The COVID-19 pandemic has disrupted economic activities and supply chains throughout the world.
Dr. Zenon Medina-Cetina, associate professor and holder of the Zachry Career Development Professorship II in the Department of Civil and Environmental Engineering, is the lead researcher of two projects hosted by Texas A&M University’s Cross-Border Threat Screening and Supply Chain Defense (CBTS), a Department of Homeland Security (DHS) Center of Excellence.
Medina-Cetina’s lab, the Stochastic Geomechanics Laboratory (SGL), assesses the state of risk of complex processes varying in space and time, such as the state of risk for U.S. global supply chains. Currently, the SGL is specifically focused on the impact of COVID-19 on supply chains with Mexico, the United States’ largest trading partner. SGL’s core research relies on the use of spatio-temporal probabilistic methods and algorithms, which demand significant computing power and storage capacity.

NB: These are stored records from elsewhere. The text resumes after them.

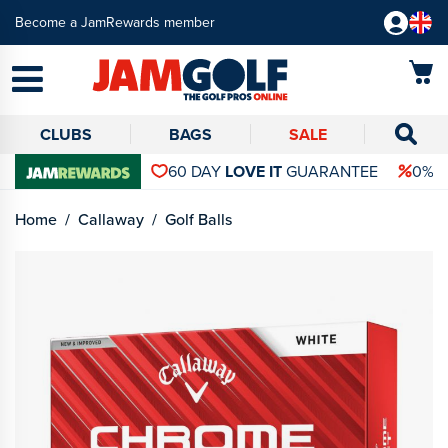
Become a JamRewards member
CLUBS
BAGS
SALE
60 DAY
LOVE IT
GUARANTEE
0% 
Home
Callaway
Golf Balls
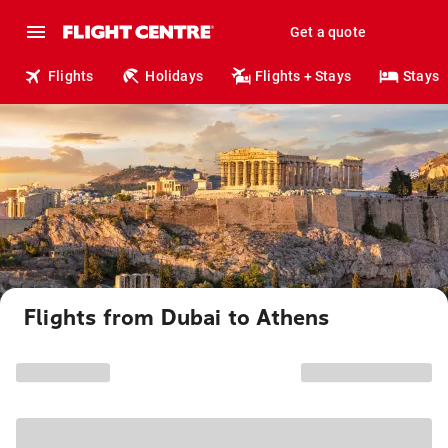
Get a quote
Flights
Holidays
Flights + Stays
Stays
Flights from Dubai to Athens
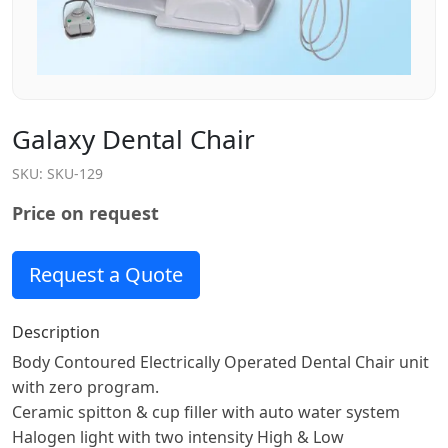
Galaxy Dental Chair
SKU:
SKU-129
Price on request
Request a Quote
Description
Body Contoured Electrically Operated Dental Chair unit
with zero program.
Ceramic spitton & cup filler with auto water system
Halogen light with two intensity High & Low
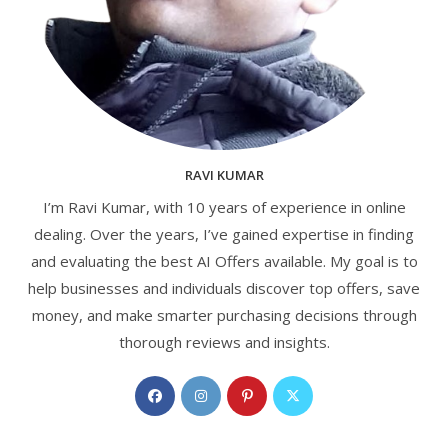
RAVI KUMAR
I’m Ravi Kumar, with 10 years of experience in online
dealing. Over the years, I’ve gained expertise in finding
and evaluating the best AI Offers available. My goal is to
help businesses and individuals discover top offers, save
money, and make smarter purchasing decisions through
thorough reviews and insights.
Opens
Opens
Opens
Opens
in
in
in
in
a
a
a
a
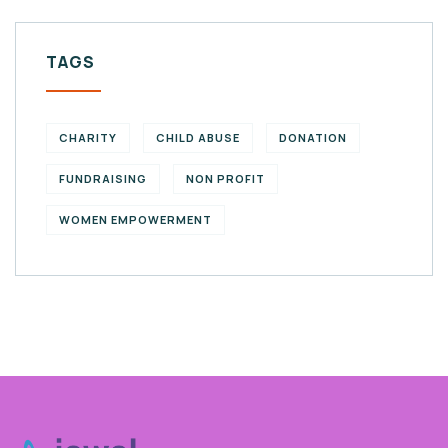
TAGS
CHARITY
CHILD ABUSE
DONATION
FUNDRAISING
NON PROFIT
WOMEN EMPOWERMENT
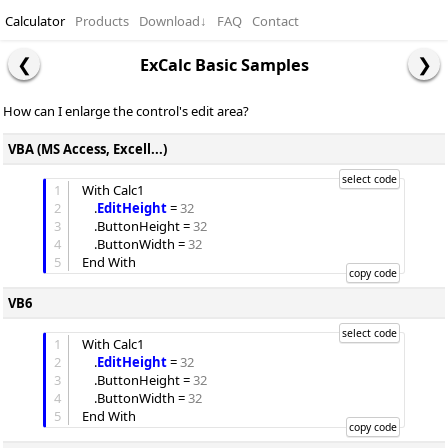
Calculator
Products
Download
↓
FAQ
Contact
ExCalc Basic Samples
How can I enlarge the control's edit area?
VBA (MS Access, Excell...)
1
With Calc1

2
	.
EditHeight
 = 
32
3
	.
ButtonHeight
 = 
32
4
	.
ButtonWidth
 = 
32
5
VB6
1
With Calc1

2
	.
EditHeight
 = 
32
3
	.
ButtonHeight
 = 
32
4
	.
ButtonWidth
 = 
32
5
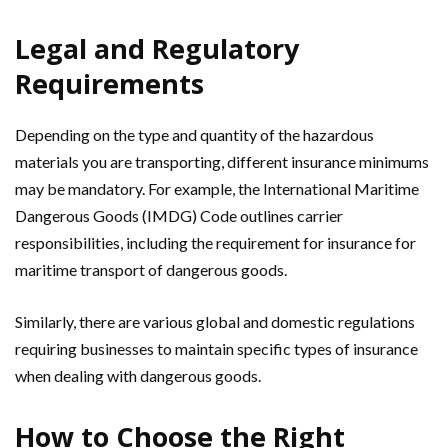
Legal and Regulatory
Requirements
Depending on the type and quantity of the hazardous
materials you are transporting, different insurance minimums
may be mandatory. For example, the International Maritime
Dangerous Goods (IMDG) Code outlines carrier
responsibilities, including the requirement for insurance for
maritime transport of dangerous goods.
Similarly, there are various global and domestic regulations
requiring businesses to maintain specific types of insurance
when dealing with dangerous goods.
How to Choose the Right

The two projects sponsored by DHS are: 1) A Risk Scenarios Modeling effort (R-7), which deals with the processes of trade between the U.S. and the world, and 2) A COVID-19 U.S.-Mexico Risk Task Force project, which serves as a major case study looking at trade between the U.S. and Mexico (R-13). Both projects are ‘championed’ by DHS’ Countering Weapons of Mass Destruction Office (CWMD).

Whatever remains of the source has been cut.